Lab 0: Basic C Programming & The Linux Environment

Due Date: None (no required hand-in for this lab)

Overview

In this lab, you'll be learning to write and execute basic C programs in a Linux environment (on a remote machine). This is a fairly common mode of programming, especially for systems programmers. For future courses (such as CS 351, the course following this one, and systems courses like networking, databases, and OS), a proficiency with the C language is an absolute must. While it can be painful at first, especially if you are used to programming in higher-level or scripting languages like Python, Ruby, Node.js, or Racket, by learning and using C, you will have a new-found appreciation for those languages (and the people who implemented them, often in C!).

Later on, we'll see how these C programs are translated into a lower-level language that your processor understands—namely, assembly then machine language.

Note that you are not required to turn anything in for this lab.

The C programming language

C is typically called a "low-level" language. What this really means is that it is much easier to do things closer to the hardware than in a language like Java. A vast majority of "low-level" code is written in C, even though it is a language that was designed in the 1960s! Most major OSes, compilers, and database engines are written in C. This is partly because C is fast. This comes as a trade-off, however, because it also allows you to shoot yourself in the foot. Because of this, you'll find that C programs will tend to be longer than their Python or Java counterparts. This is partly because it doesn't give you as many "bells and whistles," and partly because people who know what they're doing in C tend to write "defensive" code. I like to think of programming in C like driving a car with a stick. Superfluous for day-to-day activities like going to the store, taking a road trip, etc., but absolutely necessary when you're on a racetrack and you need precise control over the machine.

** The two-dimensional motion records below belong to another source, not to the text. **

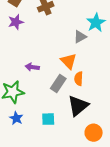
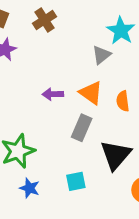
purple arrow: (32, 67) -> (53, 94), moved
orange semicircle: (79, 79) -> (123, 101), moved

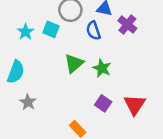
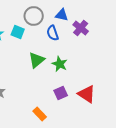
purple square: (103, 103) -> (61, 93), turned 32
red triangle: (135, 105) -> (87, 94), turned -30

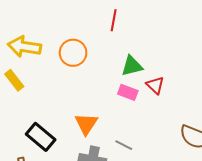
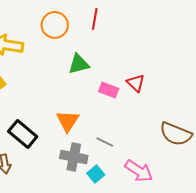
orange circle: (73, 53) -> (55, 25), moved
green triangle: (132, 66) -> (79, 64), moved

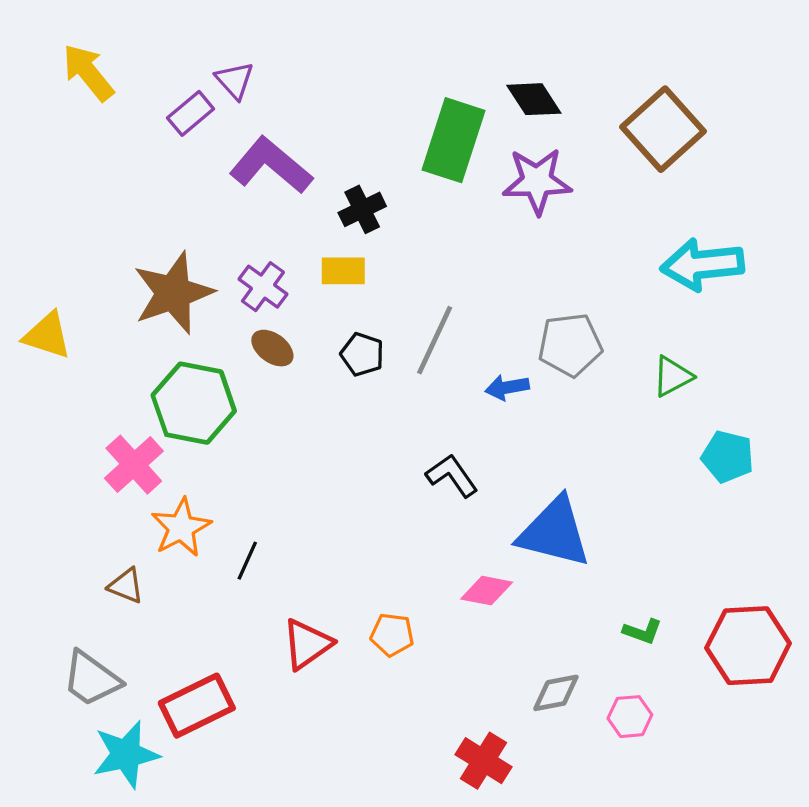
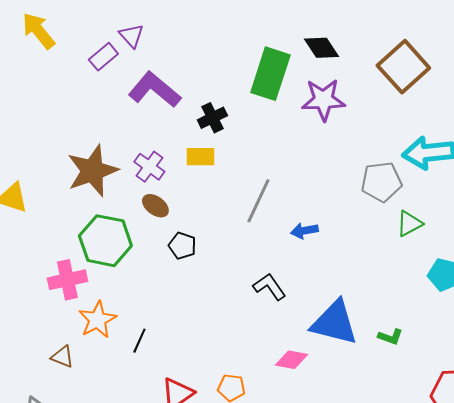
gray pentagon: (570, 345) -> (381, 182), moved
black pentagon: (362, 354) -> (182, 246), moved
pink cross: (134, 465) -> (67, 280), turned 30
green L-shape: (643, 631) -> (390, 337), moved

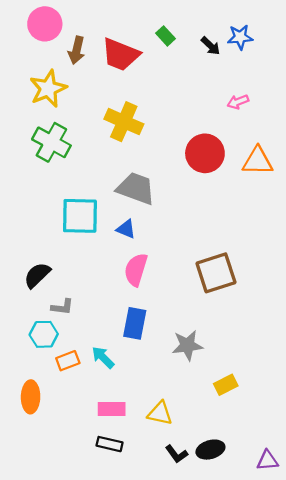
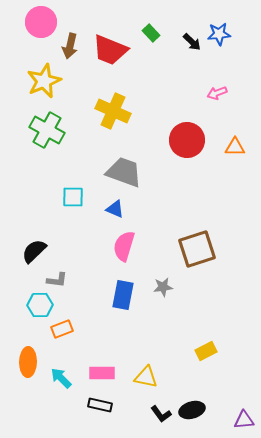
orange triangle: (258, 161) -> (235, 147), size x0.7
cyan square: (80, 216) -> (73, 197), size x0.6
gray star: (187, 345) -> (163, 287), moved, size x0.7
cyan arrow: (103, 357) -> (61, 378), moved

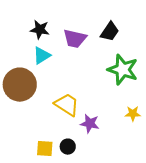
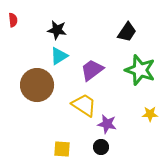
purple trapezoid: (75, 39) -> (92, 70), moved, turned 130
black circle: (68, 147) -> (101, 147), moved

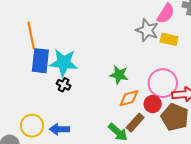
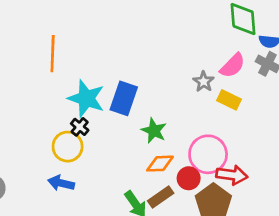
gray star: (147, 30) -> (204, 82), size x0.7
blue rectangle: (40, 61) -> (124, 98), moved
yellow circle: (32, 126) -> (68, 147), moved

Why should you learn to program in C? Well, think about it this way. There are a lot of people who can drive around with an automatic transmission. How many know not only how to drive stick, but also how to extract the car's full potential? You can imagine that those people will be valuable when such skills are required! Similarly in computer science, when you're trying to chase after extraordinary speed and control, you will be extremely limited in a language like Python, Java, or whatever new hot language on the block that ties your shoes and does your grocery shopping. You therefore want to be one of these people who can program and think at the lowest levels of the machine. That is a common theme in this class.

Logging into the course server

As noted on the course homepage, we'll be using fourier.cs.iit.edu as our course server. You should already have an account that allows you to log in. If this is not the case, let me know immediately so I can get one created for you.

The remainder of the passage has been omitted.